Why isn't the germ theory a "religion"?
Anyone who’s been involved in E/C debates has likely heard more than once that “evolution is a religion” (see, for instance, Matt Young’s thread here ). Some opponents suggest that because the theory has been modified somewhat over the years since Darwin’s original proposal, it’s a “theory in crisis,” or assert some other prediction of its imminent demise. Others have stated—correctly, in my opinion—that evolution has as much or more support as the germ theory of disease. So why do people attack evolution, but not the germ theory? Let’s compare the two.
First, a bit of history (and I do mean “a bit;” keep in mind I’m leaving a lot of people, events, and ideas out here). Even in the 19th century, the idea that some form of live contagion served to spread disease was not new. Indeed, the “germ theory” of disease has been around in a raw form for centuries. One of the earliest references to this theory appears in On Agriculture by Marcus Varro in 36 BCE, warning about building near swampy land “…because there are bred certain minute creatures which cannot be seen by the eyes, which float in the air and enter the body through the mouth and nose and there cause serious diseases.”
Variations on this theme remained for centuries, but by the 1800s, the main competitor to the idea of some kind of “minute creatures” caused disease was the “miasma theory,” which held that miasmas—noxious atmospheres produced mainly by decaying organic matter—produced disease.
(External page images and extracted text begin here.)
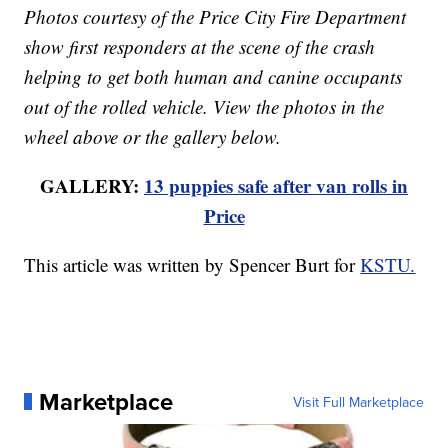
Photos courtesy of the Price City Fire Department
show first responders at the scene of the crash
helping to get both human and canine occupants
out of the rolled vehicle. View the photos in the
wheel above or the gallery below.
GALLERY:
13 puppies safe after van rolls in
Price
This article was written by Spencer Burt for
KSTU.
Marketplace
Visit Full Marketplace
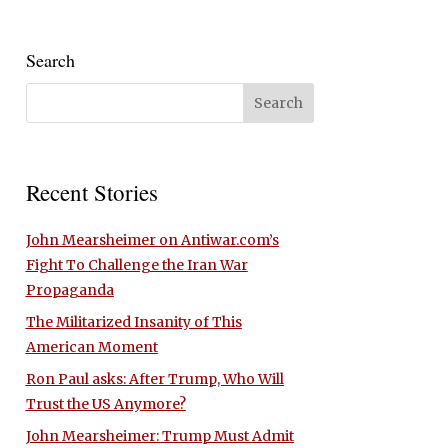
Search
Recent Stories
John Mearsheimer on Antiwar.com’s
Fight To Challenge the Iran War
Propaganda
The Militarized Insanity of This
American Moment
Ron Paul asks: After Trump, Who Will
Trust the US Anymore?
John Mearsheimer: Trump Must Admit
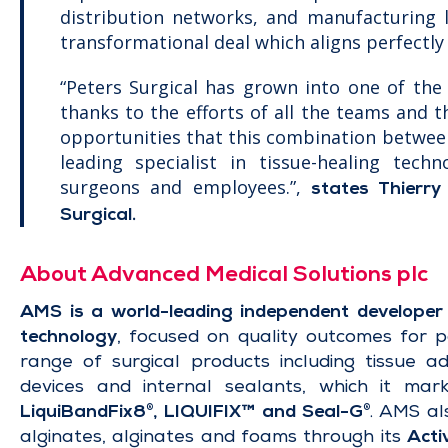
distribution networks, and manufacturing l
transformational deal which aligns perfectly 
“Peters Surgical has grown into one of the 
thanks to the efforts of all the teams and 
opportunities that this combination betwee
leading specialist in tissue-healing techn
surgeons and employees.”,
states Thierry
Surgical.
About Advanced Medical Solutions plc
AMS is a world-leading independent developer 
technology
, focused on quality outcomes for 
range of surgical products including tissue ad
devices and internal sealants, which it mar
LiquiBandFix8
, LIQUIFIX™ and Seal-G
. AMS al
®
®
alginates, alginates and foams through its
Acti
This was the dominant theory, and the idea of germs as a root of disease did not gain a high level of support until put forth more formally by Henle in 1840:
The material of contagions is not only an organic but a living one and is indeed endowed with a life of its own, which is, in relation to the diseased body, a parasitic organism.
Though Henle formalized the germ theory of disease in the mid-1800s, there was resistance to the idea, and evidence was lacking. John Snow’s epidemiological studies of cholera were suggestive of an organism rather than a miasma, but Snow did not isolate the organism himself, which could have further cemented the connection.
In the 1860s, Pasteur demonstrated the existence of pathogenic organisms—bacteria and “filterable agents” (viruses) which could cause disease. In the 1880s, Henle’s student, Robert Koch, isolated the causative agents of both tuberculerosis and cholera. More importantly, Koch formalized a way to determine whether an infectious agent was a cause of disease; these have been modified over the years and are known as Koch’s postulates.
- The organism must be present in every case of the disease, but not in healthy individuals.
- The organism must be isolated from the host with the disease and grown in pure culture.
- The specific disease must be reproduced when a pure culture of the organism is inoculated into a healthy susceptible host.
- The organism must be recoverable from the experimentally infected host.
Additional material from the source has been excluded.